Exactly reproduce the line that contains "софтуерните решения са изработени" and all lines after it in the entries below, through the very last line.

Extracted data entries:
========================================
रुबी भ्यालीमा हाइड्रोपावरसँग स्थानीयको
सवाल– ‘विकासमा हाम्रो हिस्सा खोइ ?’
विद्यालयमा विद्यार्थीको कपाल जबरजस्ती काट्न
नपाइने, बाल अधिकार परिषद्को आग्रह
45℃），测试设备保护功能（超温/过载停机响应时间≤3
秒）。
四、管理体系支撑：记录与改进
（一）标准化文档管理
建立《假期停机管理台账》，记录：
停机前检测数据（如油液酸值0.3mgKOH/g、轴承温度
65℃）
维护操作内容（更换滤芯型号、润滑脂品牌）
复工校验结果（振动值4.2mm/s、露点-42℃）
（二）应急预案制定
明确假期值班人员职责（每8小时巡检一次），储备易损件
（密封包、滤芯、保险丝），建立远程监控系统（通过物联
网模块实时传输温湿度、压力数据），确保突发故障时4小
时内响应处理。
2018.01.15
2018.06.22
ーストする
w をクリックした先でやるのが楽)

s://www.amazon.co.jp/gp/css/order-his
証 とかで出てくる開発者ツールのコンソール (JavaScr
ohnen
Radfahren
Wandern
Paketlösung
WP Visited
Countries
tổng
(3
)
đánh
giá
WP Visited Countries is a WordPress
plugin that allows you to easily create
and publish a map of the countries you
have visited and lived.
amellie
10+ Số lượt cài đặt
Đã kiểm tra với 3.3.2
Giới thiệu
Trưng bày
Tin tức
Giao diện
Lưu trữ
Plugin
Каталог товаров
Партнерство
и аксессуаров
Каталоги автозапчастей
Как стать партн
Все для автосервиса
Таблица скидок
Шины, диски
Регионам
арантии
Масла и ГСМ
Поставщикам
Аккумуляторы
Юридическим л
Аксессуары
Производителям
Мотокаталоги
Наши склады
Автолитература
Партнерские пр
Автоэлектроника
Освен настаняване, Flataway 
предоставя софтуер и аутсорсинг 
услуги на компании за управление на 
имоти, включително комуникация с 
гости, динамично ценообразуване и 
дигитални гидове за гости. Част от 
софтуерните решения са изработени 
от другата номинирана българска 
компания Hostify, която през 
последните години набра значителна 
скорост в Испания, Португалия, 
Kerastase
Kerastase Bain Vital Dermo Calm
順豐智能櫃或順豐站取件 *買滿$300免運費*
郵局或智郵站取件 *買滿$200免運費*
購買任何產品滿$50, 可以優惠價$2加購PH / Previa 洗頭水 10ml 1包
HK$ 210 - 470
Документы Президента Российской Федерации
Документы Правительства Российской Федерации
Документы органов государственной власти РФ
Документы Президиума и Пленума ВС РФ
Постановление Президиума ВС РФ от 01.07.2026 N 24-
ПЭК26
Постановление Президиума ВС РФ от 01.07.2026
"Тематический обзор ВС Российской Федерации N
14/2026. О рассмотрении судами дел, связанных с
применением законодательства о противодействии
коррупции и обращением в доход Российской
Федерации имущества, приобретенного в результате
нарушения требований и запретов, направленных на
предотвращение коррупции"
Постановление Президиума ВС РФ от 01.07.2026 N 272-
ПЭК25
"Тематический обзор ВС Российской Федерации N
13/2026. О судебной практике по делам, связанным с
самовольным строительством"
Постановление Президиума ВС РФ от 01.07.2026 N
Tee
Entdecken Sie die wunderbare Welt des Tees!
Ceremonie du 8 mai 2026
========================================
Solved problem:
софтуерните решения са изработени 
от другата номинирана българска 
компания Hostify, която през 
последните години набра значителна 
скорост в Испания, Португалия, 
Kerastase
Kerastase Bain Vital Dermo Calm
順豐智能櫃或順豐站取件 *買滿$300免運費*
郵局或智郵站取件 *買滿$200免運費*
購買任何產品滿$50, 可以優惠價$2加購PH / Previa 洗頭水 10ml 1包
HK$ 210 - 470
Документы Президента Российской Федерации
Документы Правительства Российской Федерации
Документы органов государственной власти РФ
Документы Президиума и Пленума ВС РФ
Постановление Президиума ВС РФ от 01.07.2026 N 24-
ПЭК26
Постановление Президиума ВС РФ от 01.07.2026
"Тематический обзор ВС Российской Федерации N
14/2026. О рассмотрении судами дел, связанных с
применением законодательства о противодействии
коррупции и обращением в доход Российской
Федерации имущества, приобретенного в результате
нарушения требований и запретов, направленных на
предотвращение коррупции"
Постановление Президиума ВС РФ от 01.07.2026 N 272-
ПЭК25
"Тематический обзор ВС Российской Федерации N
13/2026. О судебной практике по делам, связанным с
самовольным строительством"
Постановление Президиума ВС РФ от 01.07.2026 N
Tee
Entdecken Sie die wunderbare Welt des Tees!
Ceremonie du 8 mai 2026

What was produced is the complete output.